SOVEREIGN, BUT OPEN:
Margaret Thatcher’s Character and Legacy (Robin Harris, November 27, 2023, European Conservative)
Mrs. Thatcher was sincere in wanting Europe to be a success. But what she wanted the European Common Market to be was not what most of the other states eventually wanted. Her British successors then gave up on the battle to steer Europe away from centralism. If she had remained a few more months in office, she would have vetoed the Maastricht Treaty. That would have allowed Britain to remain within the existing framework, while others integrated further under new treaties. Brexit would, therefore, have been unnecessary. In this sense, she would have kept Britain in Europe.

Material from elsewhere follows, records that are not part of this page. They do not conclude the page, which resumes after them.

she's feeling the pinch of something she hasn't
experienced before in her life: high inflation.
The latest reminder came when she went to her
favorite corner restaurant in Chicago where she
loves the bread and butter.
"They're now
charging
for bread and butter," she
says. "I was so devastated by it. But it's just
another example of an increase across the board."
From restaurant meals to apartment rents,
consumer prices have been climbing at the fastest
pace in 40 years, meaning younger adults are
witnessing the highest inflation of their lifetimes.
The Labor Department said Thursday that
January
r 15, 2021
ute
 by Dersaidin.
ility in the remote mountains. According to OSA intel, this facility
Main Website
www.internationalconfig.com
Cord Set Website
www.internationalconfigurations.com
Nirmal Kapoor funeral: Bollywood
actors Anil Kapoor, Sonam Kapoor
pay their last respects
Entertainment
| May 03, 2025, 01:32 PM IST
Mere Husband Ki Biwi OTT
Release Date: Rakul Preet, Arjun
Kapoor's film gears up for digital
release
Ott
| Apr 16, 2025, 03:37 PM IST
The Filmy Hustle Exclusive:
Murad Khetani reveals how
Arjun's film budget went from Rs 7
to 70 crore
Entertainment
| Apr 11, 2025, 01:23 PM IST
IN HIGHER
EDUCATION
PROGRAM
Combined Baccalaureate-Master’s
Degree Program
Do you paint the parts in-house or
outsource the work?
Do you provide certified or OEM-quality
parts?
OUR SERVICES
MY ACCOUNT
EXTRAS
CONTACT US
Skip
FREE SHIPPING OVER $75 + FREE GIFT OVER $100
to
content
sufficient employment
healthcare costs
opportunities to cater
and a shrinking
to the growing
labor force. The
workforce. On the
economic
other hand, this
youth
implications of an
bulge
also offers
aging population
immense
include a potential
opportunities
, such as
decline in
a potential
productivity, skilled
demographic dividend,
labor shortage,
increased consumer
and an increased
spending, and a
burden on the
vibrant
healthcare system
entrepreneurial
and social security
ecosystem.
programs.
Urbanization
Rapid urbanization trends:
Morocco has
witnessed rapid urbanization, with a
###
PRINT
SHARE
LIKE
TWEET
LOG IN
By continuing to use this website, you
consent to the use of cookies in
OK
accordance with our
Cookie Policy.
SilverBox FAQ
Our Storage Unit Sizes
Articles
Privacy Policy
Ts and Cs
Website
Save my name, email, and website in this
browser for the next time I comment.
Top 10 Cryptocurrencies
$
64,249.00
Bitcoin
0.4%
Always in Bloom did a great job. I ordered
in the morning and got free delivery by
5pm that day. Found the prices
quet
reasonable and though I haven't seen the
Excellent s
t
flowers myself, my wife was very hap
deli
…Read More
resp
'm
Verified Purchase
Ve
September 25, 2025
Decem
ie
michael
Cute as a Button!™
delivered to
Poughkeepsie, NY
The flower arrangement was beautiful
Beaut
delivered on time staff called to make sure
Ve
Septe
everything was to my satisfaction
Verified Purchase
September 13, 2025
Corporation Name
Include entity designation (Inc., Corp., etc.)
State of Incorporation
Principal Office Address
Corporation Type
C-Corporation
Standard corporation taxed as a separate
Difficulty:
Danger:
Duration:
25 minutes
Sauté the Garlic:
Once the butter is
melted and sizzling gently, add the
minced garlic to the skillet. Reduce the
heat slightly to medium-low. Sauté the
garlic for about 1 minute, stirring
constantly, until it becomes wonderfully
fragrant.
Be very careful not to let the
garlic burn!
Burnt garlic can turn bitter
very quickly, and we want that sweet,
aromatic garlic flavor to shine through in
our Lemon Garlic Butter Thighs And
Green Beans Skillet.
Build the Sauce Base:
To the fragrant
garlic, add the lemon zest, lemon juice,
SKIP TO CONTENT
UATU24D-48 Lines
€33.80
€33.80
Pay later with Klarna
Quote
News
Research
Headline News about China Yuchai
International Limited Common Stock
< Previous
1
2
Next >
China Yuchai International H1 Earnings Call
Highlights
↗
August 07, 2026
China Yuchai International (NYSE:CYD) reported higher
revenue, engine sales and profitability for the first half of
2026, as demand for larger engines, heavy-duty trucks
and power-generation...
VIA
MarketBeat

The important text for all this, if now only as an inspiration, is her Bruges Speech to the College of Europe in 1988. I had a hand in it. Read it, and you will see that it is not anti-European. In fact, in the speech she extolls Europe’s legacy and values, especially those of Christendom. She adds that “Europe is not the creation of the Treaty of Rome.” She calls for cooperation between independent sovereign states and makes clear that nationhood must not be devalued. She says it is “folly” to attempt creating what she called an “identikit European personality.” That is what virtually all right-of-centre Europeans believe today.
The Bruges speech was also ahead of its time in reaching out explicitly to Europeans living in the thrall of Communism. “East of the Iron Curtain,” she said, “people who once enjoyed a full share of European culture, freedom, and identity have been cut off from their roots,” She added that “we shall always look on Warsaw, Prague and Budapest as great European cities.”